I am having trouble writing a code that would replace all specified values in multiple columns with new values. The data frame has 20+ columns and I only want to change values in 8 columns (col1, col2, col3, etc). I want to replace all values (4, 5, 6, 7) with (0, -1, -2, -3) respectively. I have very limited knowledge in R and progamming and I have only been able to get a solution that would do the job for one column.
I have read so many solutions to similar questions on here but I could find a solution that works for me.

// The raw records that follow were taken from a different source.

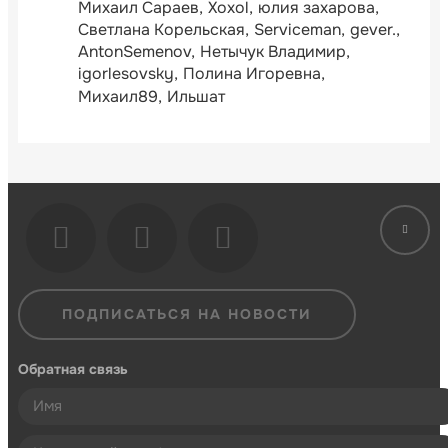
Михаил Сараев
Xoxol
юлия захарова
Светлана Корельская
Serviceman
gever.
AntonSemenov
Нетычук Владимир
igorlesovsky
Полина Игоревна
Михаил89
Ильшат
ПОДПИСАТЬСЯ НА НОВОСТИ
Обратная связь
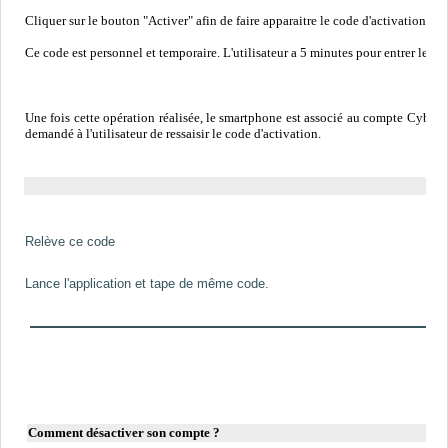
Cliquer sur le bouton "Activer" afin de faire apparaitre le code d'activation.
Ce code est personnel et temporaire. L'utilisateur a 5 minutes pour entrer le 
Une fois cette opération réalisée, le smartphone est associé au compte Cybercol
demandé à l'utilisateur de ressaisir le code d'activation.
Relève ce code
Lance l'application et tape de même code.
Comment désactiver son compte ?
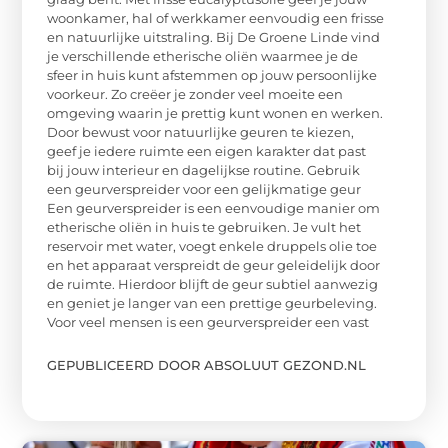
woonkamer, hal of werkkamer eenvoudig een frisse
en natuurlijke uitstraling. Bij De Groene Linde vind
je verschillende etherische oliën waarmee je de
sfeer in huis kunt afstemmen op jouw persoonlijke
voorkeur. Zo creëer je zonder veel moeite een
omgeving waarin je prettig kunt wonen en werken.
Door bewust voor natuurlijke geuren te kiezen,
geef je iedere ruimte een eigen karakter dat past
bij jouw interieur en dagelijkse routine. Gebruik
een geurverspreider voor een gelijkmatige geur
Een geurverspreider is een eenvoudige manier om
etherische oliën in huis te gebruiken. Je vult het
reservoir met water, voegt enkele druppels olie toe
en het apparaat verspreidt de geur geleidelijk door
de ruimte. Hierdoor blijft de geur subtiel aanwezig
en geniet je langer van een prettige geurbeleving.
Voor veel mensen is een geurverspreider een vast
GEPUBLICEERD DOOR ABSOLUUT GEZOND.NL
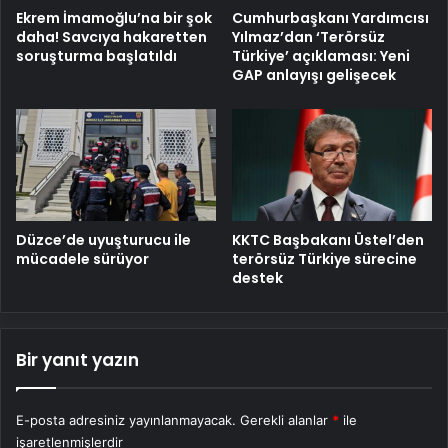
Ekrem İmamoğlu’na bir şok
Cumhurbaşkanı Yardımcısı
daha! Savcıya hakaretten
Yılmaz’dan ‘Terörsüz
soruşturma başlatıldı
Türkiye’ açıklaması: Yeni
GAP anlayışı gelişecek
Düzce’de uyuşturucu ile
KKTC Başbakanı Üstel’den
mücadele sürüyor
terörsüz Türkiye sürecine
destek
Bir yanıt yazın
E-posta adresiniz yayınlanmayacak.
Gerekli alanlar
*
ile
işaretlenmişlerdir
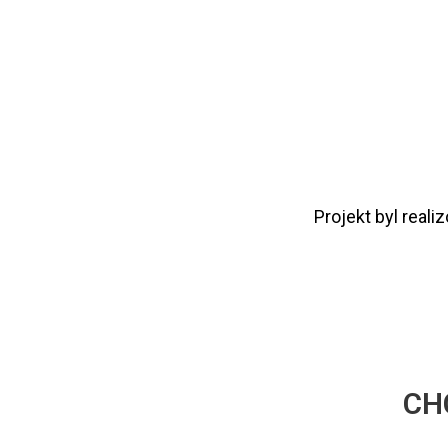
Projekt byl reali
CH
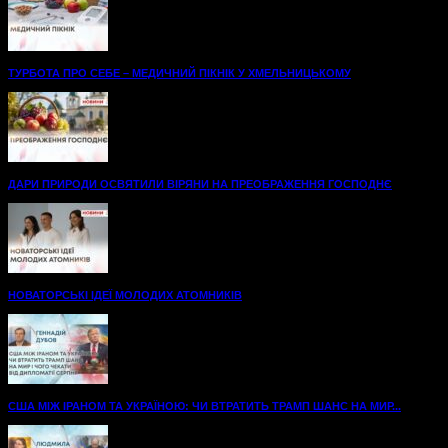
ТУРБОТА ПРО СЕБЕ – МЕДИЧНИЙ ПІКНІК У ХМЕЛЬНИЦЬКОМУ
ДАРИ ПРИРОДИ ОСВЯТИЛИ ВІРЯНИ НА ПРЕОБРАЖЕННЯ ГОСПОДНЄ
НОВАТОРСЬКІ ІДЕЇ МОЛОДИХ АТОМНИКІВ
США МІЖ ІРАНОМ ТА УКРАЇНОЮ: ЧИ ВТРАТИТЬ ТРАМП ШАНС НА МИР...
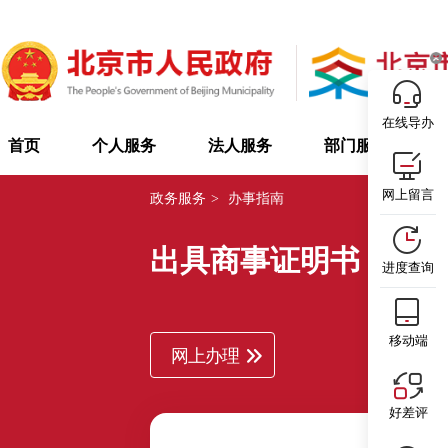
在线导办
首页
个人服务
法人服务
部门服务
网上留言
政务服务
>
办事指南
出具商事证明书
进度查询
移动端
网上办理
好差评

So here is my code:
data$col1[raw_data$col1 == 4 ] <- 0
data$col1[raw_data$col1 == 5 ] <- -1
data$col1[raw_data$col1 == 6] <- -2
data$col1[raw_data$col1 == 7] <- -3
So this works well for one column. can I possibly do it one for all columns?
Set up an example:
demodf <- data.frame(
col1 = 1:10,
col2 = 3:12,
col3 = 5:14,
col4 = 7:16
)
cols_to_amend <- c("col1", "col3")
replace just the relevant columns:
demodf[cols_to_amend] <- apply(demodf[cols_to_amend], 2, FUN = \(x) sapply(x, \(y) if (y %in% 4:7) 4-y else y))
gives:
col1 col2 col3 col4
1 1 3 -1 7
2 2 4 -2 8
3 3 5 -3 9
4 0 6 8 10
5 -1 7 9 11
6 -2 8 10 12
7 -3 9 11 13
8 8 10 12 14
9 9 11 13 15
10 10 12 14 16
# we can use the list of column names to choose where we are replacing
demodf[cols_to_amend]
# we then use `apply` and `MARGIN = 2` to apply a function to each column in this data frame:
<- apply(demodf[cols_to_amend], 2,
# The function we apply will be an anonymous function (`\( )`) taking as its input one column at a time:
FUN = \(x)
# and it will use `sapply` to go down that column performing the following on each item:
\(y) if (y %in% 4:7) 4-y else y)
library(dplyr)
demodf |>
mutate(
across(all_of(cols_to_amend),
~ ifelse(.x %in% 4:7, 4-.x, .x)
)
)
Excessive complexity for this toy example, but allowing for more complex replacements than simple math:
demodf |>
mutate(
across(all_of(cols_to_amend),
~ case_when(.x == 4 ~ 0,
.x == 5 ~ -1,
.x == 6 ~ -2,
.x == 7 ~ -3,
.default = .x)
)
)